First rule in a crisis situation?  Don’t panic.

I know; easier said than done. Nonetheless, its one of life’s simple truths.

Life, life, life, life, BOOM! Crisis….

Crisis + Panic = Possibly bigger crisis.

Example: You’ve been through some stuff and not well, and have tests and have met with specialists, and BOOM! Your illness, be it physical or mental, is causing your doctor to pull you out of work.

Crisis.  Personally, financially; the mind boggles.

Alright, let’s say we go with panic as our first response… hmmmmm… thinking….

Nope, can’t come up with a single positive outcome that will bring.

Not judging. I mean, I myself have gone with the panic response in a number of crisis situations. It’s a valid, and historically oft utilized option.I just haven’t found it productive in dealing with any particular crisis.

On the other hand, and maybe its just because I’m old now – do something the wrong way enough times, you eventually figure out you’re doing it wrong. The first thing, don’t panic, may involve counting to ten, some deep breathing, possible sitting down with a glass of water; just to regroup. But, I’ve taken a sort of new tack on the whole crisis response scenario. More like when my sons were young. There might be sounds of hollering and bumping around, echoing down the stairwell, then one of them screaming, “MOM!!!” Now of course, very early on, I was running to save them every dang time. I found this not only exhausting, but ineffective. It only increased the number of times this exact same scenario would play out.
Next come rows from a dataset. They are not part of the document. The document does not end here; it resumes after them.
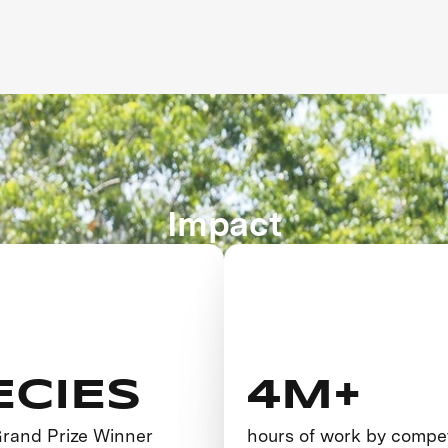
Impact
ECIES
4M+
 Grand Prize Winner
hours of work by compe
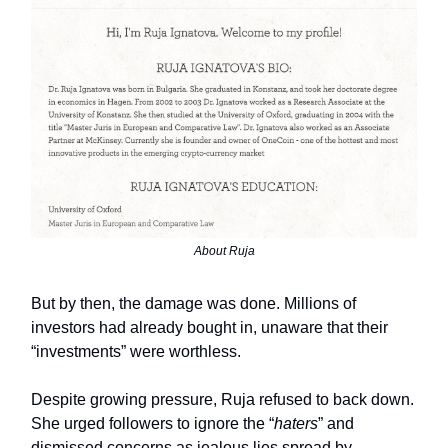
About Ruja
But by then, the damage was done. Millions of
investors had already bought in, unaware that their
“investments” were worthless.
Despite growing pressure, Ruja refused to back down.
She urged followers to ignore the “
haters
” and
dismissed concerns as jealous lies spread by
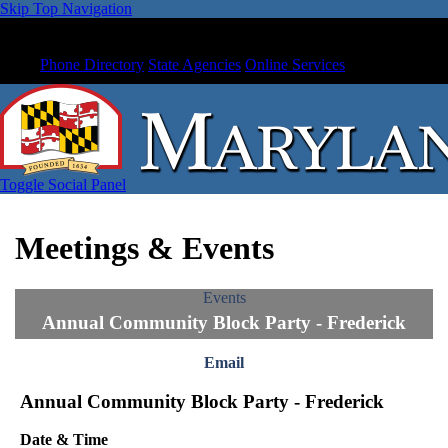
Skip Top Navigation
Phone Directory
State Agencies
Online Services
Toggle Social Panel
Meetings & Events
Events
Annual Community Block Party - Frederick
Email
Annual Community Block Party - Frederick
Date & Time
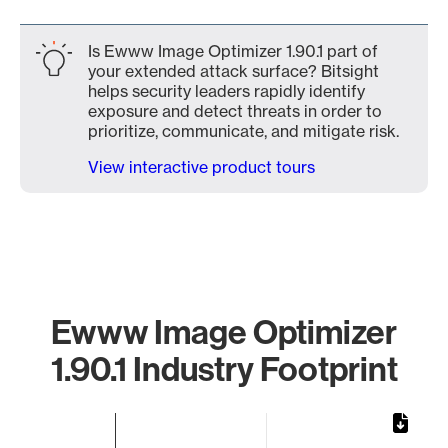
Is Ewww Image Optimizer 1.90.1 part of
your extended attack surface? Bitsight
helps security leaders rapidly identify
exposure and detect threats in order to
prioritize, communicate, and mitigate risk.
View interactive product tours
Ewww Image Optimizer
1.90.1 Industry Footprint
Chart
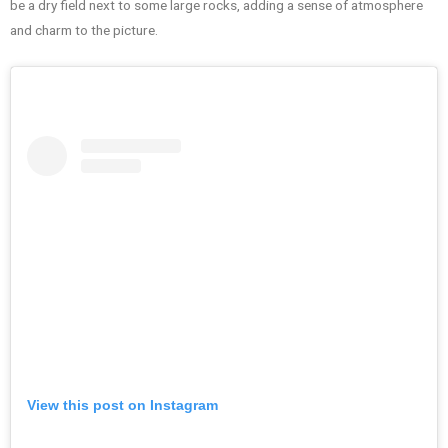
be a dry field next to some large rocks, adding a sense of atmosphere
and charm to the picture.
View this post on Instagram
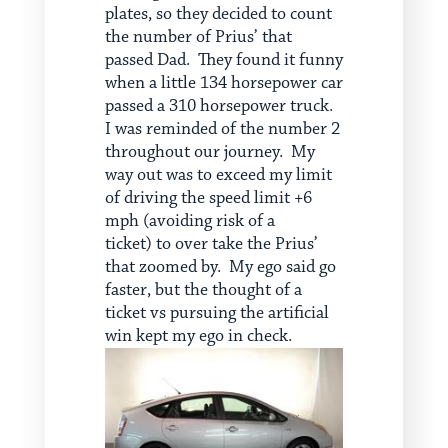
plates, so they decided to count
the number of Prius’ that
passed Dad. They found it funny
when a little 134 horsepower car
passed a 310 horsepower truck.
I was reminded of the number 2
throughout our journey. My
way out was to exceed my limit
of driving the speed limit +6
mph (avoiding risk of a
ticket) to over take the Prius’
that zoomed by. My ego said go
faster, but the thought of a
ticket vs pursuing the artificial
win kept my ego in check.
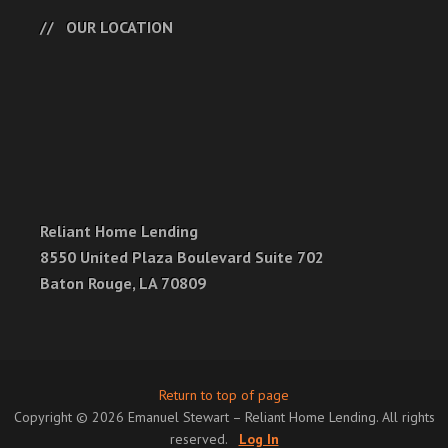
OUR LOCATION
Reliant Home Lending
8550 United Plaza Boulevard Suite 702
Baton Rouge, LA 70809
Return to top of page
Copyright © 2026 Emanuel Stewart – Reliant Home Lending. All rights
reserved.
Log In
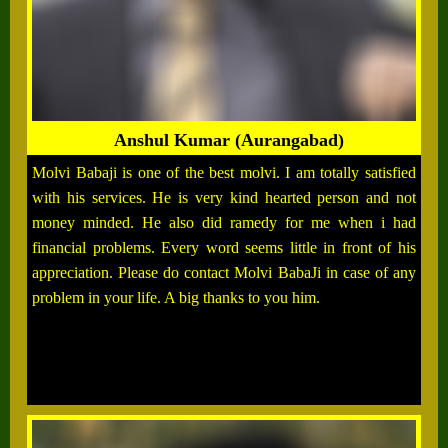
Anshul Kumar (Aurangabad)
Molvi Babaji is one of the best molvi. I am totally satisfied
with his services. He is very kind hearted person and not
money minded. He also did ramedy for me when i had
financial problems. Every word seems little in front of his
appreciation. Please do contact Molvi BabaJi in case of any
problem in your life. A big thanks to you him.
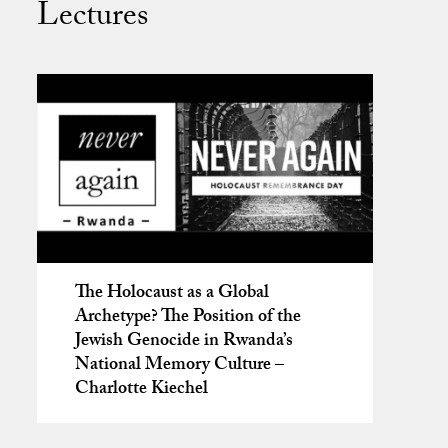
Lectures
The Holocaust as a Global
Archetype? The Position of the
Jewish Genocide in Rwanda’s
National Memory Culture –
Charlotte Kiechel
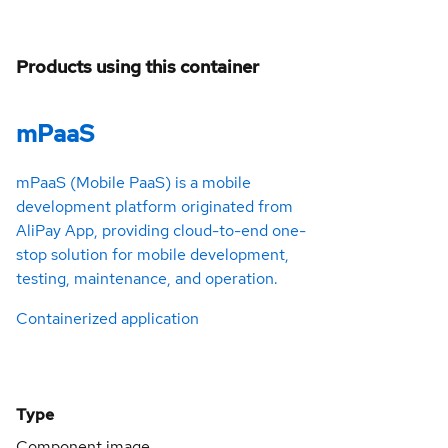
Products using this container
mPaaS
mPaaS (Mobile PaaS) is a mobile
development platform originated from
AliPay App, providing cloud-to-end one-
stop solution for mobile development,
testing, maintenance, and operation.
Containerized application
Type
Component image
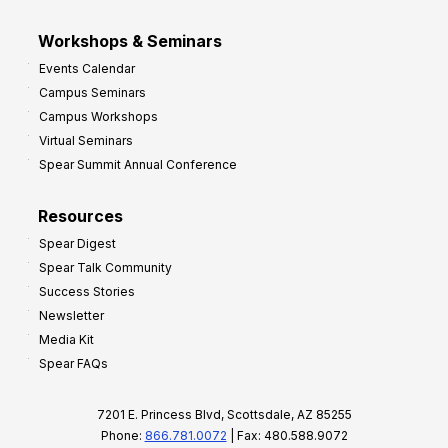
Workshops & Seminars
Events Calendar
Campus Seminars
Campus Workshops
Virtual Seminars
Spear Summit Annual Conference
Resources
Spear Digest
Spear Talk Community
Success Stories
Newsletter
Media Kit
Spear FAQs
7201 E. Princess Blvd, Scottsdale, AZ 85255
Phone:
866.781.0072
| Fax: 480.588.9072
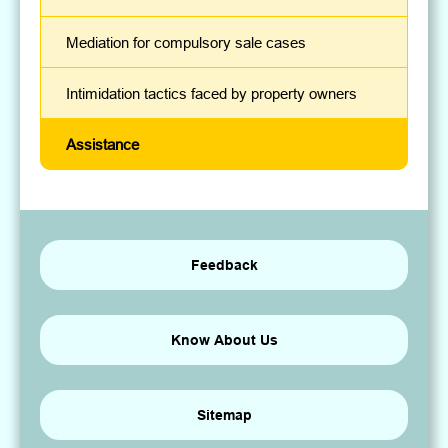
Mediation for compulsory sale cases
Intimidation tactics faced by property owners
Assistance
Feedback
Know About Us
Sitemap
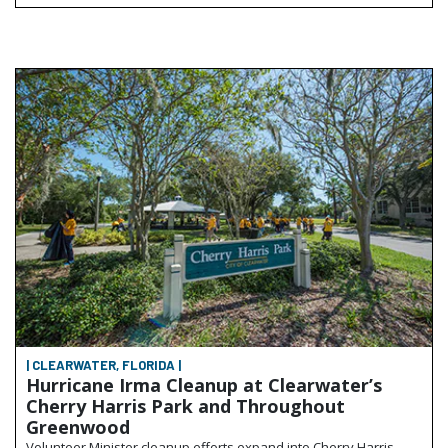
| CLEARWATER, FLORIDA |
Hurricane Irma Cleanup at Clearwater’s
Cherry Harris Park and Throughout
Greenwood
Volunteer Minister cleanup efforts expand into Cherry Harris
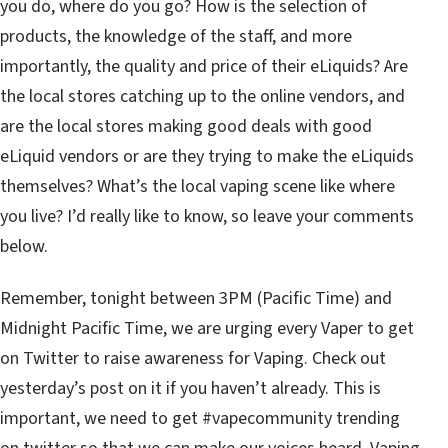
you do, where do you go? How is the selection of
products, the knowledge of the staff, and more
importantly, the quality and price of their eLiquids? Are
the local stores catching up to the online vendors, and
are the local stores making good deals with good
eLiquid vendors or are they trying to make the eLiquids
themselves? What’s the local vaping scene like where
you live? I’d really like to know, so leave your comments
below.
Remember, tonight between 3PM (Pacific Time) and
Midnight Pacific Time, we are urging every Vaper to get
on Twitter to raise awareness for Vaping. Check out
yesterday’s post on it if you haven’t already. This is
important, we need to get #vapecommunity trending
Finally, Iimage learned to develop a much more straightforward and calm response, at least internally. If there isn’t blood involved, or damage to my home, they will have to work it out. Screaming my name because your younger brother has you pinned, does not constitute an emergency for ME.

But back to perhaps a slightly more complicated crisis, of being pulled out of work on disability. And it ends up being long-term.  Now, we have a monumental problem. Especially if our illness affects our ability to actually complete and submit our application for Social Security/Disability.  It is an extremely complex document, or set of documents, and at the time, I couldn’t read a sentence and understand it. But, no application, no approval, no monthly allowance, no food, no power, no water, no tax money (if you are a homeowner), etc.  And those applications take months for determination as well, so there goes whatever was in savings in the interim.

BUT, if the illness, as in my own experience, is mental health related, there is help! I hadn’t ever reached out for help before. Always paid my own way. Didn’t want to take from anyone else, you know?  Despite my despair and my fear, my own overwhelmedness left me with nowhere to turn.  I swallowed what little pride I thought I had left at the time, and called the Mental Health Association.

They were so understanding. Made me feel like they were absolutely there for me.  They had me come in to meet with one of their staff, who helped turn an insurmountable task into a completed and filed application. And, it was approved on the first submission! I found out later, it doesn’t always work that way.

I’ll be honest. When I went to see them, I was in a panic. But, as one of my symptoms, I get panic attacks, which were much worse back then. Before I left that first visit though, the panic was gone.  What a gift that was. I remain grateful for their presence, their acknowledgment of me as a person, and that they treated me with respect; not like the sad ball of jello I rolled in there as.

The Mental Health Association has been around a very long time, and, while they would likely be the first to admit they are not the best at marketing what they do, the variety of services and programs they offer, can be miraculous to someone totally out of their normal zone; whose reality has been changed so drastically. They are accepting of you as you are, and just about everyone who works there, came from something similar to what you are now going through.  They have a location nearly everywhere in the U.S., so go to MHA.org to find the folks nearest you!